Corrole conjugates: a unique approach to tumor targeting

AACR Annual Meeting-- Apr 12-16, 2008; San Diego, CA 2328 The purpose of the studies described here is to test the hypothesis that a novel corrole compound can induce tumor-specific toxicity by forming a noncovalent assembly with a novel recombinant cell penetrating viral protein targeted to HER2+ breast cancer cells. Corroles are macrocyclic compounds that can bind and transport metal ions, and thus may be toxic to cells. While anionic corroles poorly enter cells, likely due to the negatively charged cell membrane, delivery via a targeted, membrane penetrating agent facilitates cell entry. Accordingly, we have demonstrated that a recombinant cell penetrating Ad capsid protein forms a noncovalent assembly with corroles that is stable in serum and facilitates target-specific delivery and cell death in vitro, while the equivalent concentration of either free corrole or free capsid protein has no effect on cell survival.
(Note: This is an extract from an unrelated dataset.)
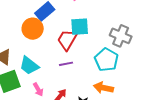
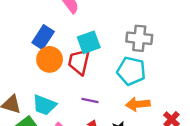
orange circle: (33, 29) -> (50, 59), moved
purple line: (66, 64) -> (90, 101), moved, turned 40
Here we now demonstrate that heregulin-targeted corrole conjugates specifically impact HER2+ but not HER2- human breast cancer cells in a mixed cell culture at an efficacy that exceeds the equivalent concentration of adriamycin, and have begun in vivo testing. We have observed that delivery of corroles or corrole conjugates into established tumors yields shrinkage and prevention of tumor growth. The high fluorescence intensity of sulfonated corrole bound to gallium metal ion lends itself to live animal in vivo imaging, and has enabled us to examine the biodistribution of free and targeted corroles in mice. Furthermore, we have observed in vitro that the fluorescence of even nanomolar concentrations of corrole is measurable in 100% human serum, suggesting that this compound may be easily detected in blood samples. Finally, our ongoing studies investigating the mechanism of corrole-mediated cell death indicate that corroles remain excluded from the nucleus after cell entry and induce the appearance of apoptosis markers. Altogether, these findings indicate that corroles may serve dual purpose as both imaging and therapeutic agents, and, as we have observed from our studies, form unique conjugates with specialized carrier molecules that may enable a new and improved form of tumor targeted therapy.